Mikhail Mikhailovich Bakhtin (/bɑːkˈtn, bɑːx-/;Russian: Михаи́л Миха́йлович Бахти́н, pronounced [mʲɪxɐˈil mʲɪˈxajləvʲɪtɕ bɐxˈtʲin]; 17 November [O.S. 5 November] 1895 – 7 March 1975) was a Russian philosopher, literary critic, semiotician and scholar who worked on literary theory, ethics, and the philosophy of language. His writings, on a variety of subjects, inspired scholars working in a number of different traditions (Marxism, semiotics, structuralism, religious criticism) and in disciplines as diverse as literary criticism, history, philosophy, sociology, anthropology and psychology. Although Bakhtin was active in the debates on aesthetics and literature that took place in the Soviet Union in the 1920s, his distinctive position did not become well known until he was rediscovered by Russian scholars in the 1960s.

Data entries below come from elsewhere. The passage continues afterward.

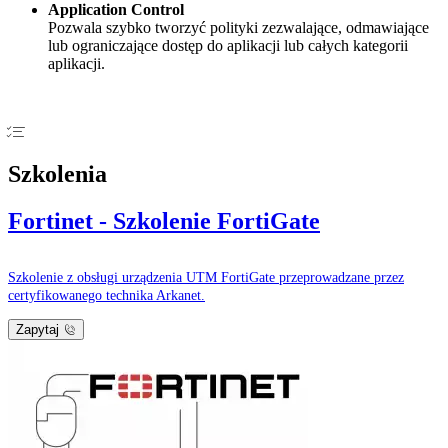
Application Control
Pozwala szybko tworzyć polityki zezwalające, odmawiające
lub ograniczające dostęp do aplikacji lub całych kategorii
aplikacji.
Szkolenia
Fortinet - Szkolenie FortiGate
Szkolenie z obsługi urządzenia UTM FortiGate przeprowadzane przez
certyfikowanego technika Arkanet.
Zapytaj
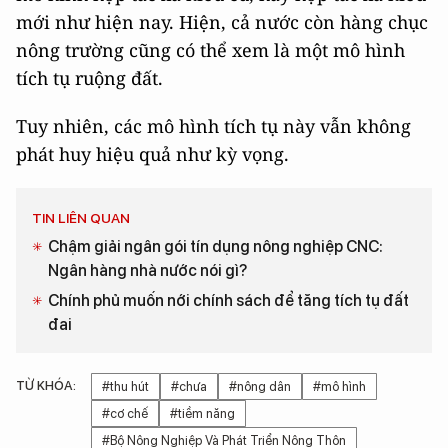
mới như hiện nay. Hiện, cả nước còn hàng chục
nông trường cũng có thể xem là một mô hình
tích tụ ruộng đất.
Tuy nhiên, các mô hình tích tụ này vẫn không
phát huy hiệu quả như kỳ vọng.
TIN LIÊN QUAN
Chậm giải ngân gói tín dụng nông nghiệp CNC:
Ngân hàng nhà nước nói gì?
Chính phủ muốn nới chính sách để tăng tích tụ đất
đai
TỪ KHÓA:
#thu hút
#chưa
#nông dân
#mô hình
#cơ chế
#tiềm năng
#Bộ Nông Nghiệp Và Phát Triển Nông Thôn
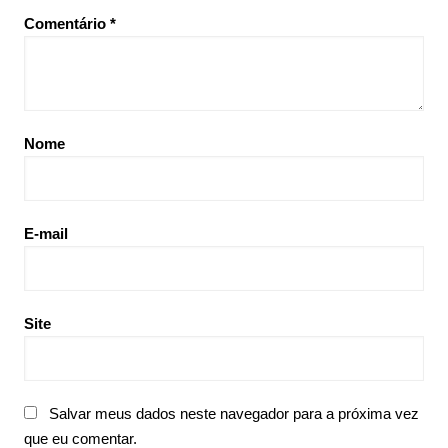
Comentário
*
Nome
E-mail
Site
Salvar meus dados neste navegador para a próxima vez
que eu comentar.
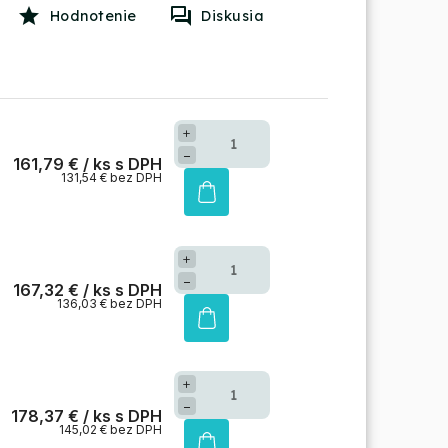
Hodnotenie
Diskusia
+
−
161,79 €
/ ks
131,54 € bez DPH
+
−
167,32 €
/ ks
136,03 € bez DPH
+
−
178,37 €
/ ks
145,02 € bez DPH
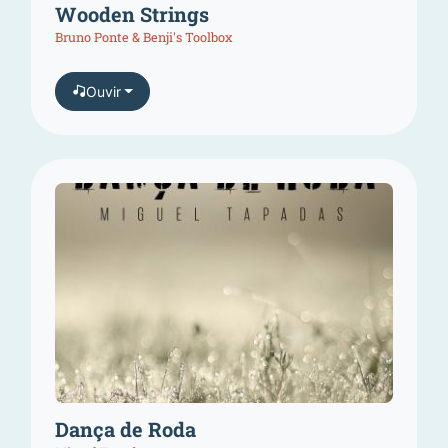
Wooden Strings
Bruno Ponte & Benji's Toolbox
Ouvir
Dança de Roda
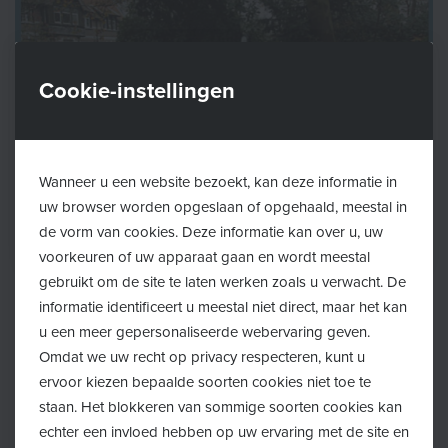
Cookie-instellingen
Wanneer u een website bezoekt, kan deze informatie in
uw browser worden opgeslaan of opgehaald, meestal in
de vorm van cookies. Deze informatie kan over u, uw
voorkeuren of uw apparaat gaan en wordt meestal
gebruikt om de site te laten werken zoals u verwacht. De
Terug
informatie identificeert u meestal niet direct, maar het kan
u een meer gepersonaliseerde webervaring geven.
Omdat we uw recht op privacy respecteren, kunt u
Vanaf vrijdag 18 juli verhuist het Lokaal Loket
ervoor kiezen bepaalde soorten cookies niet toe te
Kinderopvang zijn wekelijkse zitdag op vrijdag van het
staan. Het blokkeren van sommige soorten cookies kan
Huis van het Kind naar het OCMW van Kalmthout!
echter een invloed hebben op uw ervaring met de site en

Bakhtin was born in Oryol, Russia, to an old family of the nobility. His father was the manager of a bank and worked in several cities. For this reason Bakhtin spent his early childhood years in Oryol, in Vilnius, and then in Odessa, where in 1913 he joined the historical and philological faculty at the local university (the Odessa University). Katerina Clark and Michael Holquist write: "Odessa..., like Vilnius, was an appropriate setting for a chapter in the life of a man who was to become the philosopher of heteroglossia and carnival. The same sense of fun and irreverence that gave birth to Babel's Rabelaisian gangster or to the tricks and deceptions of Ostap Bender, the picaro created by Ilf and Petrov, left its mark on Bakhtin." He later transferred to Petrograd Imperial University to join his brother Nikolai. It is here that Bakhtin was greatly influenced by the classicist F. F. Zelinsky, whose works contain the beginnings of concepts elaborated by Bakhtin.